Starting at the line that contains "ature au quotidien" and ending at the final line of the entries below, write out each line exactly as it appears, but omit the pictures.

MATERIAL PROVIDED Start Marker

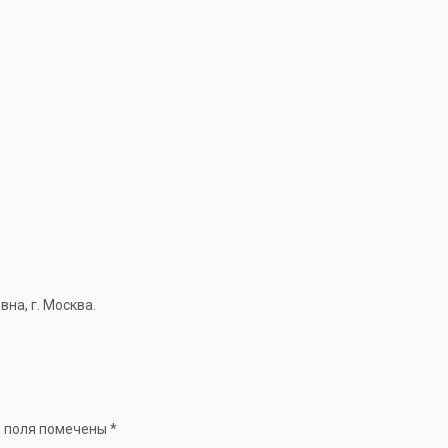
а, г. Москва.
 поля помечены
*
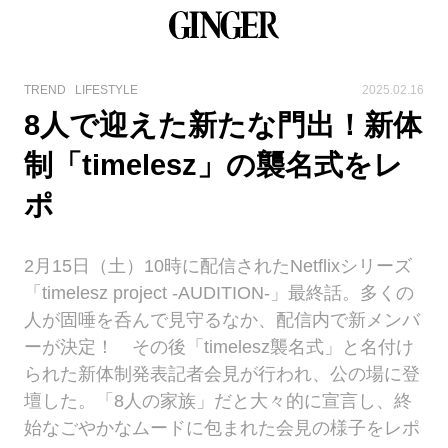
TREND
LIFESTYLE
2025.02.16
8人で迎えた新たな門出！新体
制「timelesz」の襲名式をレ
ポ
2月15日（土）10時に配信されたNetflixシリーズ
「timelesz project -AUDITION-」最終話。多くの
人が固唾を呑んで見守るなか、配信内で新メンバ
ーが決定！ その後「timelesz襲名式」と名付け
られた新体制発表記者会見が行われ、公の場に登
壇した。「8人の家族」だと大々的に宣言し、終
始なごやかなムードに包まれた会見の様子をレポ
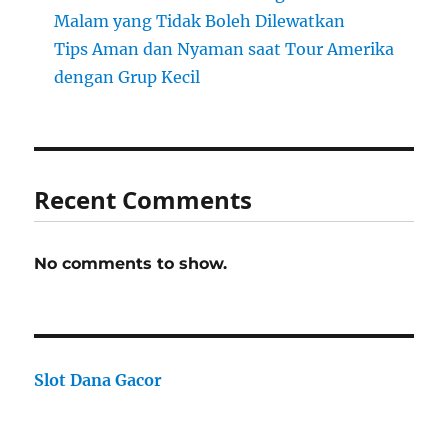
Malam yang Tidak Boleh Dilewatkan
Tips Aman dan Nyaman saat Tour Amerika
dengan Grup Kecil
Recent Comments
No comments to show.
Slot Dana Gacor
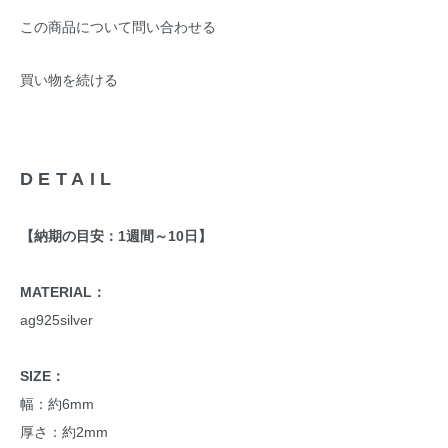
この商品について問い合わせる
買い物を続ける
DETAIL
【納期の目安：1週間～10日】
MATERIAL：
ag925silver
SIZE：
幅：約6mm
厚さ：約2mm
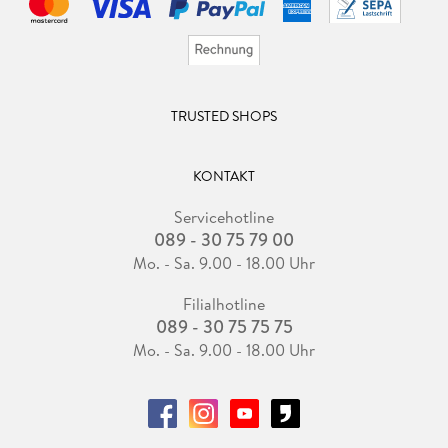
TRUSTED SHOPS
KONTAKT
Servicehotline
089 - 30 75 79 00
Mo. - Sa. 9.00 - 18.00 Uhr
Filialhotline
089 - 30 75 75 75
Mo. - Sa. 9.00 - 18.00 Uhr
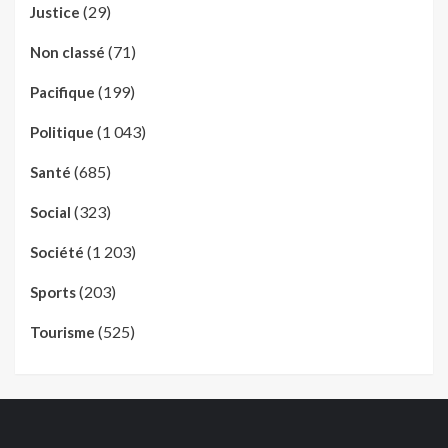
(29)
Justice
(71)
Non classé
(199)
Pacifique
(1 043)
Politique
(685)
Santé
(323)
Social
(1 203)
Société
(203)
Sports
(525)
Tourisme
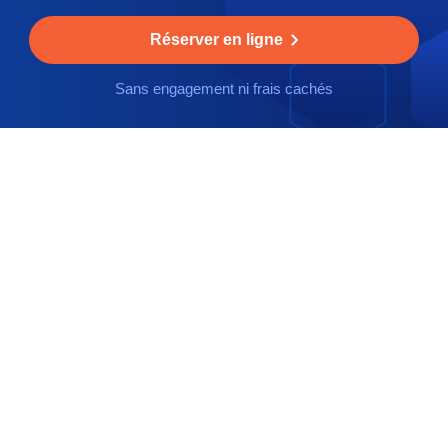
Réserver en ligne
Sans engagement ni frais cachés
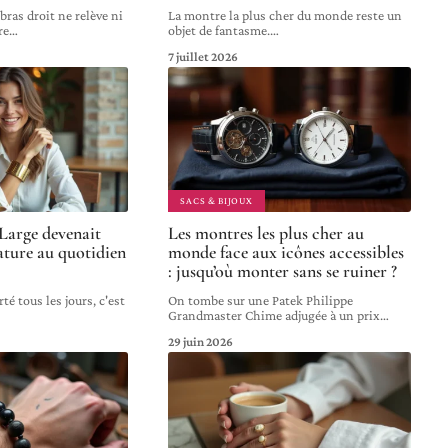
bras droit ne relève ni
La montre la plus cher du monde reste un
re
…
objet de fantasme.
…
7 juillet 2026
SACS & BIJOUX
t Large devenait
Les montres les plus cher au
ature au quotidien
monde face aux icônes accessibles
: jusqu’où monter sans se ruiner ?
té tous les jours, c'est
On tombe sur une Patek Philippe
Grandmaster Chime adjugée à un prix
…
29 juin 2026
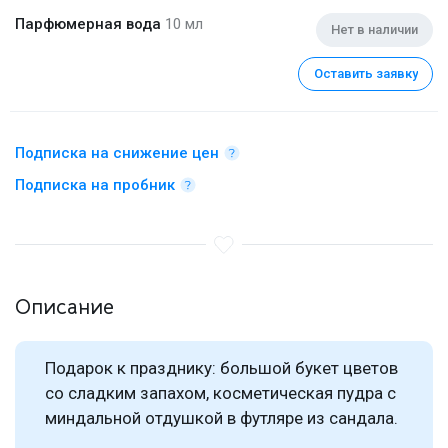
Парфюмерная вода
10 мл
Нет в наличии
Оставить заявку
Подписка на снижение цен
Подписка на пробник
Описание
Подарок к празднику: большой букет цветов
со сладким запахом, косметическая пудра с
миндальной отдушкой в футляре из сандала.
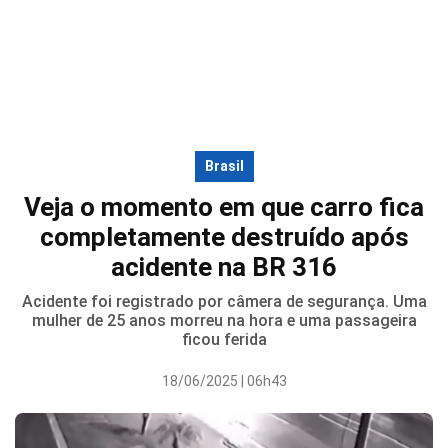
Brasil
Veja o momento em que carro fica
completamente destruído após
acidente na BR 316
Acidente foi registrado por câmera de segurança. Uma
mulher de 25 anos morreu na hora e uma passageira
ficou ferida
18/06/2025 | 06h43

MATERIAL PROVIDED End Marker

[ANSWER BOX]
ature au quotidien
monde face aux icônes accessibles
: jusqu’où monter sans se ruiner ?
té tous les jours, c'est
On tombe sur une Patek Philippe
Grandmaster Chime adjugée à un prix
…
29 juin 2026
Парфюмерная вода
10 мл
Нет в наличии
Оставить заявку
Подписка на снижение цен
Подписка на пробник
Описание
Подарок к празднику: большой букет цветов
со сладким запахом, косметическая пудра с
миндальной отдушкой в футляре из сандала.
Brasil
Veja o momento em que carro fica
completamente destruído após
acidente na BR 316
Acidente foi registrado por câmera de segurança. Uma
mulher de 25 anos morreu na hora e uma passageira
ficou ferida
18/06/2025 | 06h43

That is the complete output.